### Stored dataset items
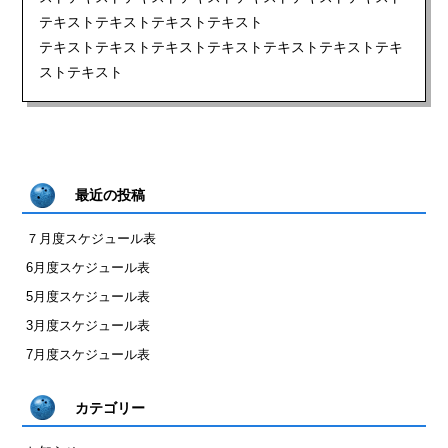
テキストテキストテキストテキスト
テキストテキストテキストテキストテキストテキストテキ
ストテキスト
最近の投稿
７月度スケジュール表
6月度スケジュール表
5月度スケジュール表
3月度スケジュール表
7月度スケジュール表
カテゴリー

==

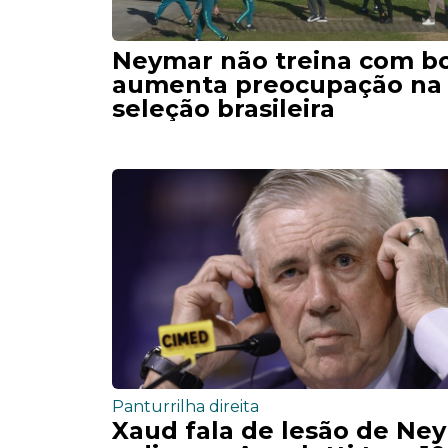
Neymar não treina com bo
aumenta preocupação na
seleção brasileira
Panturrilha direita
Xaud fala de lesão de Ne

### What to produce
Starting at the line that has "aumenta preocupação na" and ending at the line that has "Xaud fala de lesão de Ne", please write out the lines above exactly, leaving out all others.

### Response to this task
aumenta preocupação na
seleção brasileira
Panturrilha direita
Xaud fala de lesão de Ne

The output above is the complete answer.